The default policies are only to create one connection per request, and to destroy all connections timed out when the idle timeout is scheduled.
The following increment policies are supported.
The org.jboss.jca.core.connectionmanager.pool.capacity.MaxPoolSizeIncrementer
policy
will fill the pool to its max size for each request.
This policy is useful when you want to keep the maximum number of connections available all the time.
The org.jboss.jca.core.connectionmanager.pool.capacity.SizeIncrementer
policy
will fill the pool by the specified number of connections for each request.

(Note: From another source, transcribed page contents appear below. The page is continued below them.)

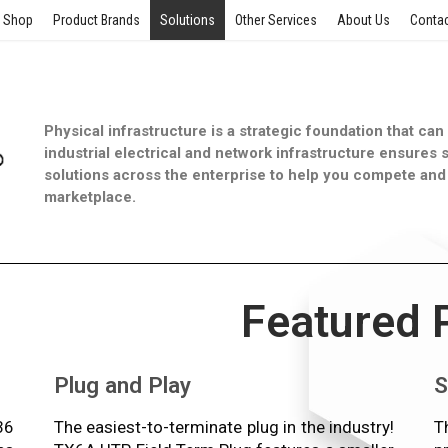
Shop
Product Brands
Solutions
Other Services
About Us
Contac
Physical infrastructure is a strategic foundation that ca
industrial electrical and network infrastructure ensures s
solutions across the enterprise to help you compete and 
marketplace.
Featured 
Plug and Play
S
36
The easiest-to-terminate plug in the industry!
T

Table 5.28. Size policy properties
Name | Desciption |
---|---|
Size | The number of connections that should be created |
This policy is useful when you want to increment with an additional number of connections per request in anticipation that the next request will also need a connection.
This is the default increment policy with a value of 1.
The org.jboss.jca.core.connectionmanager.pool.capacity.WatermarkIncrementer
policy
will fill the pool to the specified number of connections for each request.
Table 5.29. Watermark policy properties
Name | Desciption |
---|---|
Watermark | The watermark level for the number of connections |
This policy is useful when you want to keep a specified number of connections in the pool at all time.
The following decrement policies are supported.
The org.jboss.jca.core.connectionmanager.pool.capacity.MinPoolSizeDecrementer
policy
will decrement the pool to its min size for each request.
This policy is useful when you want to limit the number of connections after each idle timeout request.
The pool will operate in a First In First Out (FIFO) manner.
The org.jboss.jca.core.connectionmanager.pool.capacity.SizeDecrementer
policy
will decrement the pool by the specified number of connections for each idle timeout request.
Table 5.30. Size policy properties
Name | Desciption |
---|---|
Size | The number of connections that should be destroyed |
This policy is useful when you want to decrement an additional number of connections per idle timeout request in anticipation that the pool usage will lower over time.
The pool will operate in a First In First Out (FIFO) manner.
The org.jboss.jca.core.connectionmanager.pool.capacity.TimedOutDecrementer
policy
will removed all connections that have timed out from the pool for each idle timeout request.
This policy is the default decrement policy.
The pool will operate in a First In Last Out (FILO) manner.
The org.jboss.jca.core.connectionmanager.pool.capacity.TimedOutFIFODecrementer
policy
will removed all connections that have timed out from the pool for each idle timeout request.
The pool will operate in a First In First Out (FIFO) manner.
The org.jboss.jca.core.connectionmanager.pool.capacity.WatermarkDecrementer
policy
will decrement the pool to the specified number of connections for each idle timeout request.
Table 5.31. Watermark policy properties
Name | Desciption |
---|---|
Watermark | The watermark level for the number of connections |
This policy is useful when you want to keep a specified number of connections in the pool at all time.
The pool will operate in a First In First Out (FIFO) manner.